_PROBLEM TO SOLVE_.
Since pictures are not wanted in the copy, output only the rest of each record exactly.

_EXCERPTED RECORDS_.
******************************
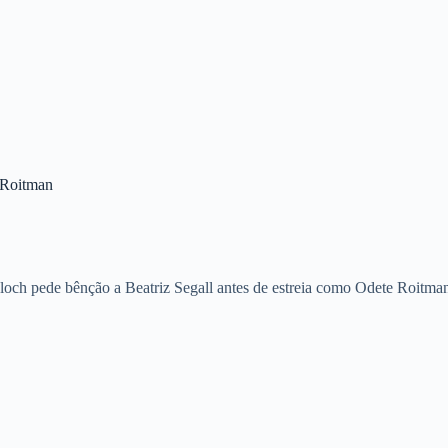
 Roitman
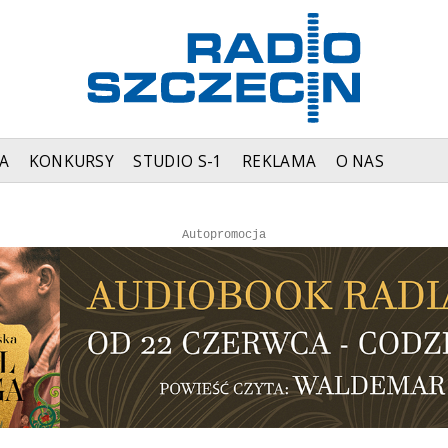
A
KONKURSY
STUDIO S-1
REKLAMA
O NAS
Autopromocja
Autopromocja
Reklama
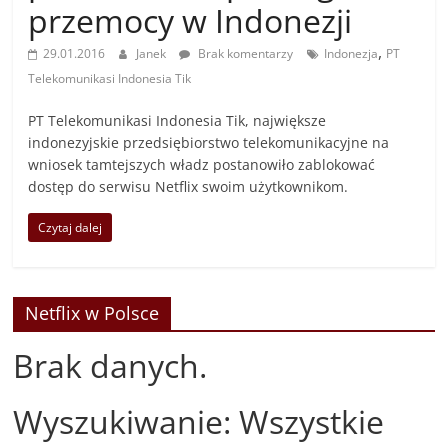
przemocy w Indonezji
,
29.01.2016
Janek
Brak komentarzy
Indonezja
PT
Telekomunikasi Indonesia Tik
PT Telekomunikasi Indonesia Tik, największe
indonezyjskie przedsiębiorstwo telekomunikacyjne na
wniosek tamtejszych władz postanowiło zablokować
dostęp do serwisu Netflix swoim użytkownikom.
Czytaj dalej
Netflix w Polsce
Brak danych.
Wyszukiwanie: Wszystkie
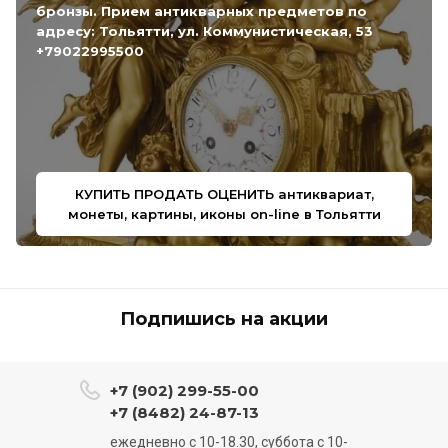
бронзы. Прием антикварных предметов по
адресу: Тольятти, ул. Коммунистическая, 53
+79022995500
КУПИТЬ ПРОДАТЬ ОЦЕНИТЬ антиквариат,
монеты, картины, иконы on-line в Тольятти
Подпишись на акции
+7 (902) 299-55-00
+7 (8482) 24-87-13
ежедневно с 10-18.30, суббота с 10-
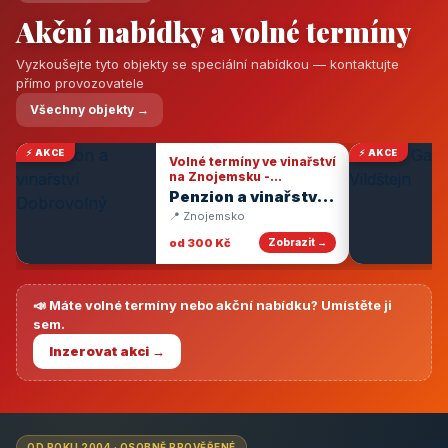
Akční nabídky a volné termíny
Vyzkoušejte tyto objekty se speciální nabídkou — kontaktujte
přímo provozovatele
Všechny objekty →
⚡ AKCE
⚡ AKCE
Volné termíny ve vinařství
na Znojemsku -
degustace vín
Penzion a vinařství
Dobrovolný
📍 Znojemsko
od 300 Kč
Zobrazit →
📣 Máte volné termíny nebo akční nabídku? Umístěte ji
sem.
Inzerovat akci →
OD ROKU 2004 · OSOBNĚ PROVĚŘENÉ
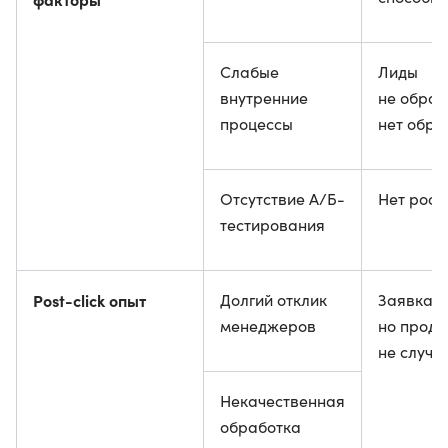
Слабые
Лиды
внутренние
не обраб
процессы
нет обра
Отсутствие А/Б-
Нет рост
тестирования
Post-click опыт
Долгий отклик
Заявка е
менеджеров
но прод
не случа
Некачественная
обработка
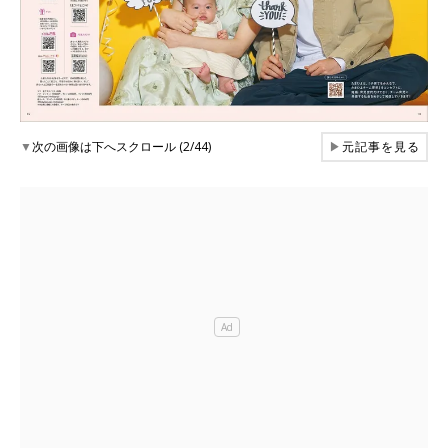
▼
次の画像は下へスクロール (2/44)
▶
元記事を見る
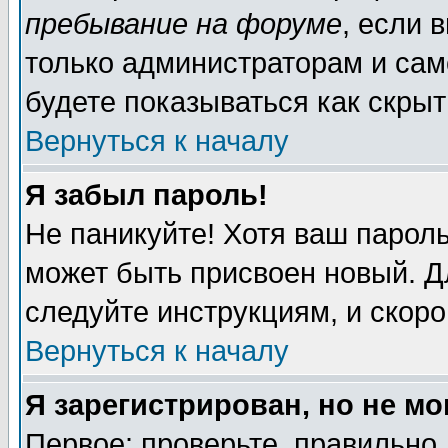
пребывание на форуме
, если 
только администраторам и сам
будете показываться как скрыт
Вернуться к началу
Я забыл пароль!
Не паникуйте! Хотя ваш пароль
может быть присвоен новый. Д
следуйте инструкциям, и скор
Вернуться к началу
Я зарегистрирован, но не мо
Первое: проверьте, правильно 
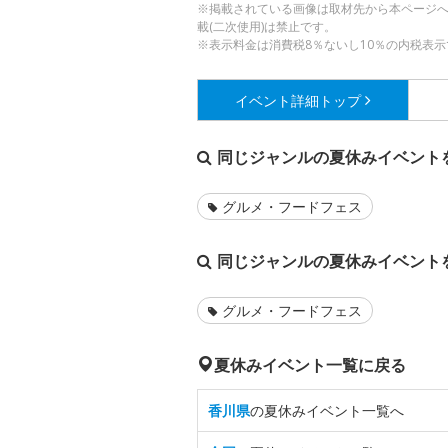
※掲載されている画像は取材先から本ページ
載(二次使用)は禁止です。
※表示料金は消費税8％ないし10％の内税表示
イベント詳細
トップ
同じジャンルの夏休みイベント
グルメ・フードフェス
同じジャンルの夏休みイベント
グルメ・フードフェス
夏休みイベント一覧に戻る
香川県
の夏休みイベント一覧へ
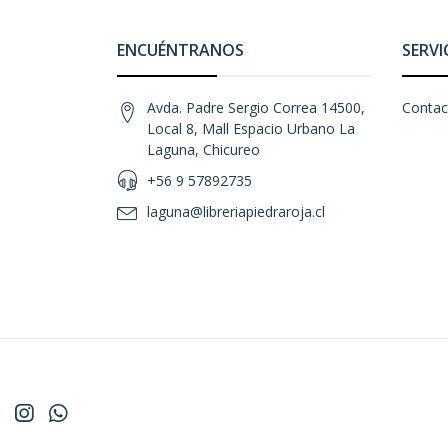
ENCUÉNTRANOS
SERVI
Avda. Padre Sergio Correa 14500,
Contac
Local 8, Mall Espacio Urbano La
Laguna, Chicureo
+56 9 57892735
laguna@libreriapiedraroja.cl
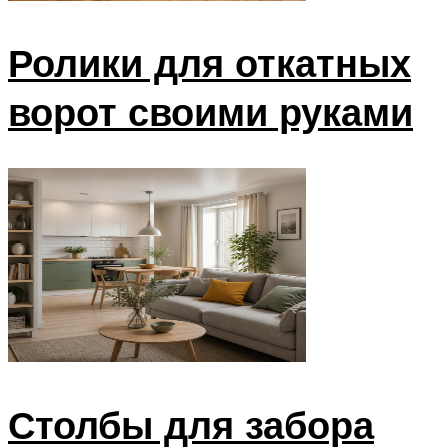
Ролики для откатных
ворот своими руками
Столбы для забора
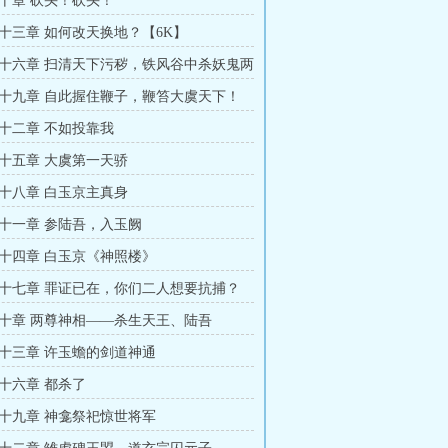
十章 砍头！砍头！
十三章 如何改天换地？【6K】
十六章 扫清天下污秽，铁风谷中杀妖鬼两
】
十九章 自此握住鞭子，鞭笞大虞天下！
十二章 不如投靠我
十五章 大虞第一天骄
十八章 白玉京主真身
十一章 参陆吾，入玉阙
十四章 白玉京《神照楼》
十七章 罪证已在，你们二人想要抗捕？
十章 两尊神相——杀生天王、陆吾
十三章 许玉蟾的剑道神通
十六章 都杀了
十九章 神龛祭祀惊世将军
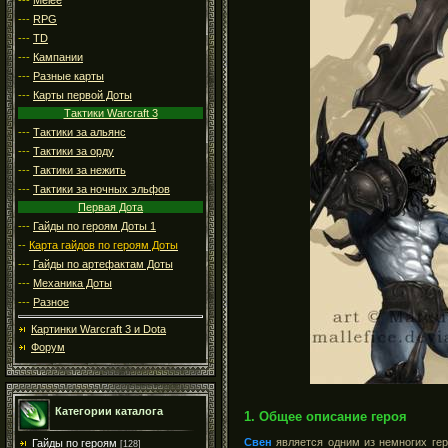
---
RPG
---
TD
---
Кампании
---
Разные карты
---
Карты первой Доты
Тактики Warcraft 3
---
Тактики за альянс
---
Тактики за орду
---
Тактики за нежить
---
Тактики за ночных эльфов
Первая Дота
---
Гайды по героям Доты 1
--
Карта гайдов по героям Доты
---
Гайды по артефактам Доты
---
Механика Доты
---
Разное
Картинки Warcraft 3 и Dota
Форум
Категории каталога
1. Общее описание героя
Свен
является одним из немногих гер
Гайды по героям
[128]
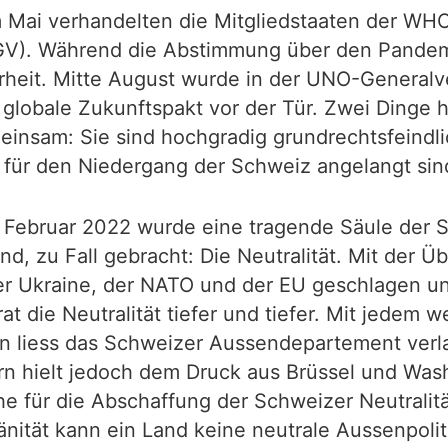
 Im Mai verhandelten die Mitgliedstaaten der 
(IGV). Während die Abstimmung über den Pande
ehrheit. Mitte August wurde in der UNO-Gener
globale Zukunftspakt vor der Tür. Zwei Dinge h
nsam: Sie sind hochgradig grundrechtsfeindlic
 für den Niedergang der Schweiz angelangt sin
im Februar 2022 wurde eine tragende Säule der 
nd, zu Fall gebracht: Die Neutralität. Mit der
der Ukraine, der NATO und der EU geschlagen u
t die Neutralität tiefer und tiefer. Mit jedem 
n liess das Schweizer Aussendepartement verla
n hielt jedoch dem Druck aus Brüssel und Wash
he für die Abschaffung der Schweizer Neutralität
nität kann ein Land keine neutrale Aussenpolit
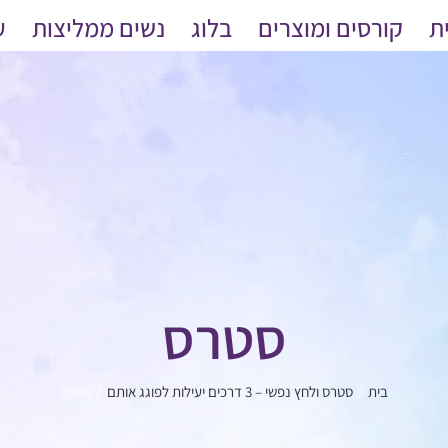
ת
קורסים ומוצרים
בלוג
נשים ממליצות
ע
סטרס
בית
סטרס ולחץ נפשי – 3 דרכים יעילות לפוגג אותם
סטרס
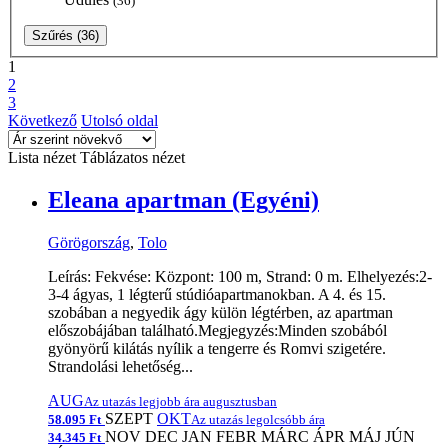
(36)
Szűrés
(36)
1
2
3
Következő
Utolsó oldal
Lista nézet
Táblázatos nézet
Eleana apartman (Egyéni)
Görögország
,
Tolo
Leírás: Fekvése: Központ: 100 m, Strand: 0 m. Elhelyezés:2-
3-4 ágyas, 1 légterű stúdióapartmanokban. A 4. és 15.
szobában a negyedik ágy külön légtérben, az apartman
előszobájában található.Megjegyzés:Minden szobából
gyönyörű kilátás nyílik a tengerre és Romvi szigetére.
Strandolási lehetőség...
AUG
Az utazás legjobb ára augusztusban
SZEPT
OKT
58.095 Ft
Az utazás legolcsóbb ára
NOV
DEC
JAN
FEBR
MÁRC
ÁPR
MÁJ
JÚN
34.345 Ft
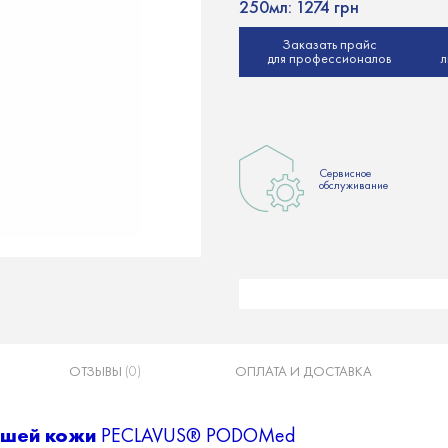
250мл:
1274 грн
Заказать прайс
для профессионалов
л
Сервисное
обслуживание
ОТЗЫВЫ
(0)
ОПЛАТА И ДОСТАВКА
евшей кожи
PECLAVUS® PODOMed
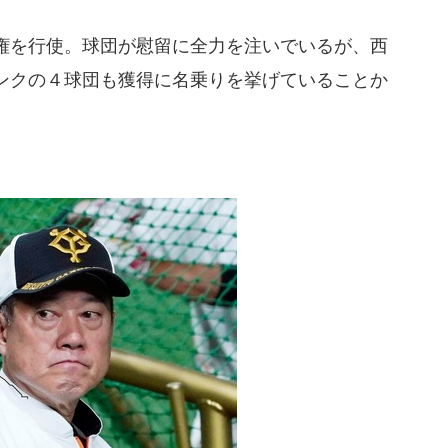
権を行使。球団が慰留に全力を注いでいるが、西
ンクの４球団も獲得に名乗りを挙げていることか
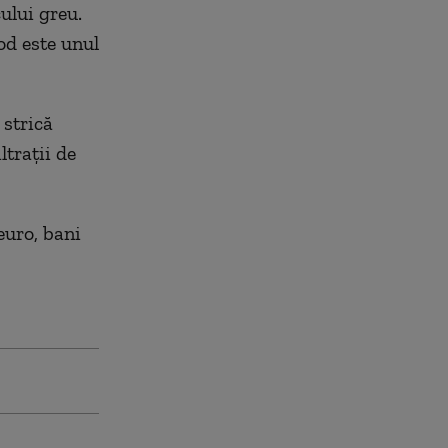
ului greu.
pod este unul
 strică
ltrații de
euro, bani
******************************
_TASK SOLUTION_.
 Roitman
A
KONKURSY
STUDIO S-1
REKLAMA
O NAS
Autopromocja
Autopromocja
Reklama
przemocy w Indonezji
,
29.01.2016
Janek
Brak komentarzy
Indonezja
PT
Telekomunikasi Indonesia Tik
PT Telekomunikasi Indonesia Tik, największe
indonezyjskie przedsiębiorstwo telekomunikacyjne na
wniosek tamtejszych władz postanowiło zablokować
dostęp do serwisu Netflix swoim użytkownikom.
Czytaj dalej
Netflix w Polsce
Brak danych.
Wyszukiwanie: Wszystkie
бронзы. Прием антикварных предметов по
адресу: Тольятти, ул. Коммунистическая, 53
+79022995500
КУПИТЬ ПРОДАТЬ ОЦЕНИТЬ антиквариат,
монеты, картины, иконы on-line в Тольятти
Подпишись на акции
+7 (902) 299-55-00
+7 (8482) 24-87-13
ежедневно с 10-18.30, суббота с 10-
Akční nabídky a volné termíny
Vyzkoušejte tyto objekty se speciální nabídkou — kontaktujte
přímo provozovatele
Všechny objekty →
⚡ AKCE
⚡ AKCE
Volné termíny ve vinařství
na Znojemsku -
degustace vín
Penzion a vinařství
Dobrovolný
📍 Znojemsko
od 300 Kč
Zobrazit →
📣 Máte volné termíny nebo akční nabídku? Umístěte ji
sem.
Inzerovat akci →
OD ROKU 2004 · OSOBNĚ PROVĚŘENÉ
Слабые
Лиды
внутренние
не обраб
процессы
нет обра
Отсутствие А/Б-
Нет рост
тестирования
Post-click опыт
Долгий отклик
Заявка е
менеджеров
но прод
не случа
Некачественная
обработка
▼
次の画像は下へスクロール (2/44)
▶
元記事を見る
пребывание на форуме
, если 
только администраторам и сам
будете показываться как скрыт
Вернуться к началу
Я забыл пароль!
Не паникуйте! Хотя ваш пароль
может быть присвоен новый. Д
следуйте инструкциям, и скор
Вернуться к началу
Я зарегистрирован, но не мо
Первое: проверьте, правильно 
※掲載されている画像は取材先から本ページ
載(二次使用)は禁止です。
※表示料金は消費税8％ないし10％の内税表示
イベント詳細
トップ
同じジャンルの夏休みイベント
グルメ・フードフェス
同じジャンルの夏休みイベント
グルメ・フードフェス
夏休みイベント一覧に戻る
香川県
の夏休みイベント一覧へ
ENCUÉNTRANOS
SERVI
Avda. Padre Sergio Correa 14500,
Contac
Local 8, Mall Espacio Urbano La
Laguna, Chicureo
+56 9 57892735
laguna@libreriapiedraroja.cl
Ролики для откатных
ворот своими руками
Столбы для забора
十章 砍头！砍头！
十三章 如何改天换地？【6K】
十六章 扫清天下污秽，铁风谷中杀妖鬼两
】
十九章 自此握住鞭子，鞭笞大虞天下！
十二章 不如投靠我
十五章 大虞第一天骄
十八章 白玉京主真身
十一章 参陆吾，入玉阙
十四章 白玉京《神照楼》
十七章 罪证已在，你们二人想要抗捕？
十章 两尊神相——杀生天王、陆吾
十三章 许玉蟾的剑道神通
十六章 都杀了
十九章 神龛祭祀惊世将军
---
RPG
---
TD
---
Кампании
---
Разные карты
---
Карты первой Доты
Тактики Warcraft 3
---
Тактики за альянс
---
Тактики за орду
---
Тактики за нежить
---
Тактики за ночных эльфов
Первая Дота
---
Гайды по героям Доты 1
--
Карта гайдов по героям Доты
---
Гайды по артефактам Доты
---
Механика Доты
---
Разное
Картинки Warcraft 3 и Dota
Форум
Категории каталога
1. Общее описание героя
Свен
является одним из немногих гер
Гайды по героям
[128]
 Im Mai verhandelten die Mitgliedstaaten der 
(IGV). Während die Abstimmung über den Pande
ehrheit. Mitte August wurde in der UNO-Gener
globale Zukunftspakt vor der Tür. Zwei Dinge h
nsam: Sie sind hochgradig grundrechtsfeindlic
 für den Niedergang der Schweiz angelangt sin
im Februar 2022 wurde eine tragende Säule der 
nd, zu Fall gebracht: Die Neutralität. Mit der
der Ukraine, der NATO und der EU geschlagen u
t die Neutralität tiefer und tiefer. Mit jedem 
n liess das Schweizer Aussendepartement verla
n hielt jedoch dem Druck aus Brüssel und Wash
he für die Abschaffung der Schweizer Neutralität
nität kann ein Land keine neutrale Aussenpolit
ת
קורסים ומוצרים
בלוג
נשים ממליצות
ע
סטרס
בית
סטרס ולחץ נפשי – 3 דרכים יעילות לפוגג אותם
סטרס
(36)
Szűrés
(36)
1
2
3
Következő
Utolsó oldal
Lista nézet
Táblázatos nézet
Eleana apartman (Egyéni)
Görögország
,
Tolo
Leírás: Fekvése: Központ: 100 m, Strand: 0 m. Elhelyezés:2-
3-4 ágyas, 1 légterű stúdióapartmanokban. A 4. és 15.
szobában a negyedik ágy külön légtérben, az apartman
előszobájában található.Megjegyzés:Minden szobából
gyönyörű kilátás nyílik a tengerre és Romvi szigetére.
Strandolási lehetőség...
AUG
Az utazás legjobb ára augusztusban
SZEPT
OKT
58.095 Ft
Az utazás legolcsóbb ára
NOV
DEC
JAN
FEBR
MÁRC
ÁPR
MÁJ
JÚN
34.345 Ft
250мл:
1274 грн
Заказать прайс
для профессионалов
л
Сервисное
обслуживание
ОТЗЫВЫ
(0)
ОПЛАТА И ДОСТАВКА
евшей кожи
PECLAVUS® PODOMed
権を行使。球団が慰留に全力を注いでいるが、西
ンクの４球団も獲得に名乗りを挙げていることか
ului greu.
pod este unul
 strică
ltrații de
euro, bani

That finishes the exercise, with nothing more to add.